# Major Bull Market in the US



## Gundini (19 January 2013)

Please read, and understand this following statement:


*"Equity values, typically rise in value in proportion to the loss of purchasing power in the underlying currency"*


Now while this statement may not light the fire under every stash of ASFers kindling, I find it quite interesting. Forgive me for not being the sharpest tool in the shed, but I am still here Trading/Investing and wanted to share this. 

Everyone has their style. Personally, I subscribe to the kiss principle. 

1. Buy a quality stock on a pullback that is in an uptrend. 
2. Set a trailing stop 7.5% bellow the purchase price. 
3. Once the stock has achieved a 10% profit, keep 10% of the stock and sell the rest.
4. See 1.

There are obviously more rules and detail, but basically my goal is to have a portfolio of stock, that I have obtained for free, have a limited exposure/risk in the market, and pay dividends forever more. The point of this is, I like uptrending markets! 

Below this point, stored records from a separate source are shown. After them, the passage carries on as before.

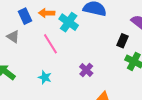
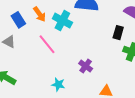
orange arrow: (47, 13) -> (40, 14), turned -119
cyan star: (45, 77) -> (58, 84), moved

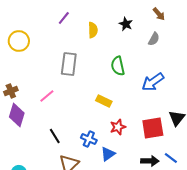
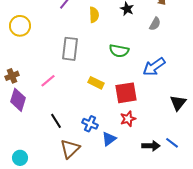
green semicircle: (118, 66) -> (119, 51), turned -66
yellow rectangle: (104, 101) -> (96, 83), moved
red star: (118, 127) -> (128, 119), moved
red square: (153, 128) -> (126, 93), moved

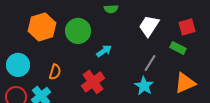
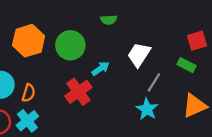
white trapezoid: (149, 26) -> (139, 55), moved
orange semicircle: (55, 72) -> (29, 93), moved
red cross: (93, 82) -> (78, 92), moved

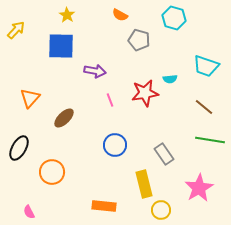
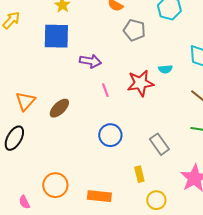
orange triangle: (30, 98) -> (25, 101), moved
orange circle: (52, 172) -> (55, 185), moved
yellow rectangle: (144, 184) -> (139, 174), size x0.6

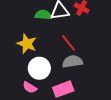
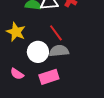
white circle: (39, 68) -> (38, 52), moved

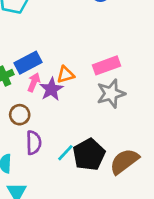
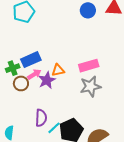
pink arrow: (34, 82) -> (34, 74), turned 32
brown circle: (20, 115) -> (21, 83), moved
purple semicircle: (34, 143) -> (41, 118), moved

I'm sure I am not the only Trader/Investor who can see the US dollars being printed with gay abandon. I see much more printing to come, do you agree? I already see a bit of a rally over the last few months. Sure, there can be substantial pullbacks in the marketplace but this is what the market is all about- doubt, worry beads, etc.... 

But, based on the above statement. and if you agree with the principle, a new major Bull Market is brewing!

Discuss


----------



## >Apocalypto< (20 January 2013)

Gundini said:


> Please read, and understand this following statement:
> 
> 
> *"Equity values, typically rise in value in proportion to the loss of purchasing power in the underlying currency"*
> ...




i also feel US looks good, just interested to see how they act at the pre GFC levels not for to go now for the Dow


----------



## CanOz (21 January 2013)

I think it's in more of terms of whats available in the safe havens for yield, it was sort of like "they've killed bonds, bank interest and everything else, we have to put money in equities", so they did...

Anyway, the trend is up...until its not.

CanOz


----------